India presents a potential investment opportunity of $50 billion for battery storage facilities that could help integrate renewable energy into the grid, replace polluting diesel-fueled power and boost electric mobility, according to Andres Gluski, CEO of American energy firm AES Corp.
“Battery-based energy storage has an essential role to play in helping India realize its vision for a more sustainable energy future,” Gluski said, in an interview with Bloomberg.
Gluski was in India to launch the country’s first utility-scale battery storage system, which has been installed to support the grid in New Delhi. The 10 MW system, at Tata Power Delhi Distribution’s Rohini substation, was built by AES with Mitsubishi for almost $9 million. It uses the Advancion energy storage platform from Fluence, a joint venture between Siemens and AES.
India has set a target of reaching 175 GW of renewable power generation capacity by 2022. The ability of the grid to integrate intermittent renewables and the huge investment required to upgrade the nation’s transmission and distribution infrastructure, are key challenges for India to meet its ambitious target.

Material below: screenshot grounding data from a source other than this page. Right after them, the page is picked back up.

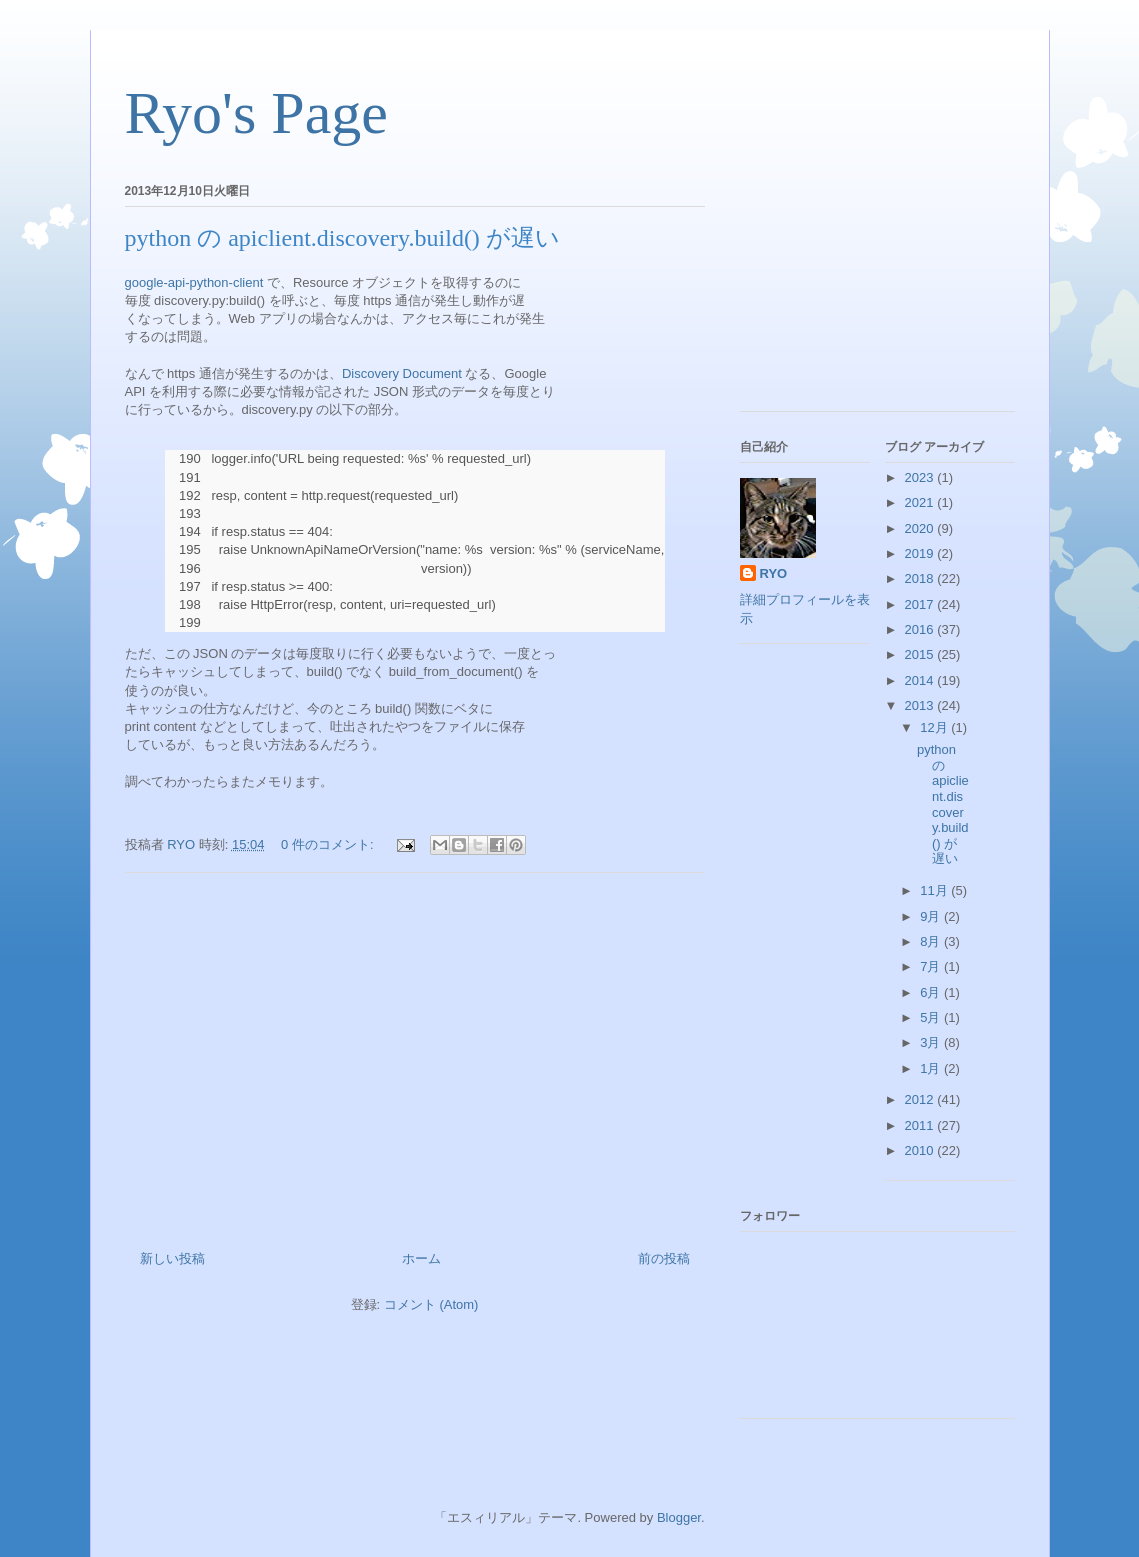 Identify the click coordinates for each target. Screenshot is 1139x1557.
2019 (921, 553)
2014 (921, 680)
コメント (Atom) (431, 1304)
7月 (932, 966)
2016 (921, 629)
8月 (932, 941)
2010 (921, 1150)
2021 (921, 502)
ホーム (421, 1258)
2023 (921, 477)
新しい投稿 (172, 1258)
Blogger (679, 1517)
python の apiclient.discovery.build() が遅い (342, 238)
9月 (932, 916)
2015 (921, 654)
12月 (935, 727)
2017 (921, 604)
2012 (921, 1099)
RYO (774, 573)
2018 (921, 578)
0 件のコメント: (329, 844)
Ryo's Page (256, 113)
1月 (932, 1068)
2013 (921, 705)
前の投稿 (664, 1258)
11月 (935, 890)
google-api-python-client (194, 282)
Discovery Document (402, 373)
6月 (932, 992)
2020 (921, 528)
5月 (932, 1017)
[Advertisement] (415, 1054)
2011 (921, 1125)
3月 (932, 1042) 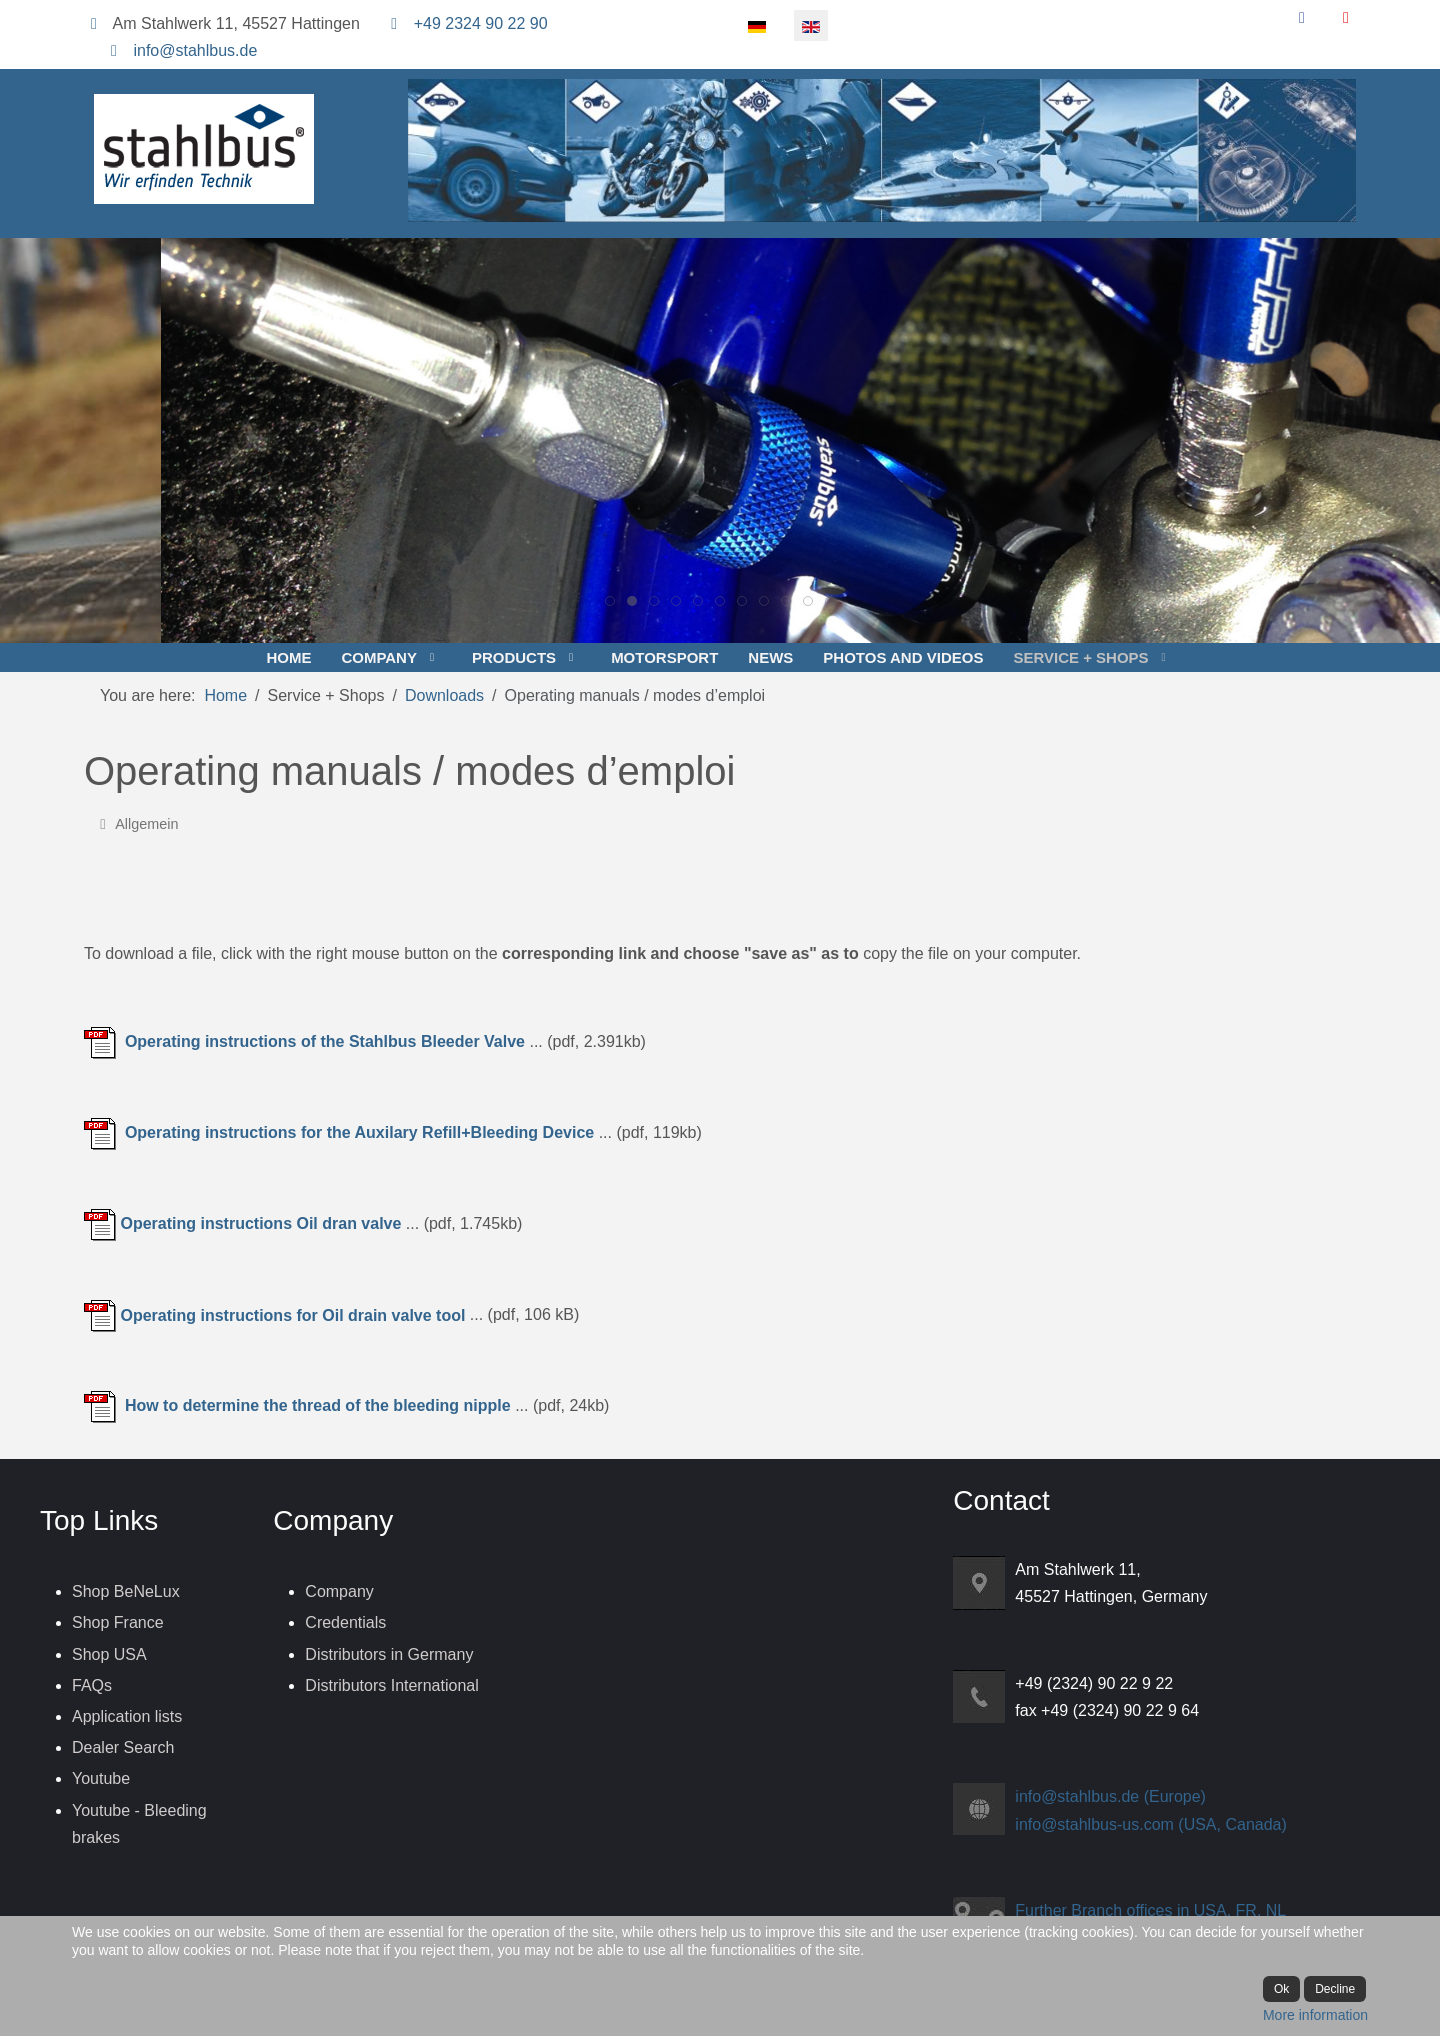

Energy storage can help better integrate renewables by providing multiple services to the grid system, such as optimizing transmission and distribution investment, addressing forecasting errors associated with wind and solar generation for more accurate scheduling, solving local reliability issues by providing reactive power support, equipping end users to manage peak loads, and enabling more efficient utilization of distributed renewable generation.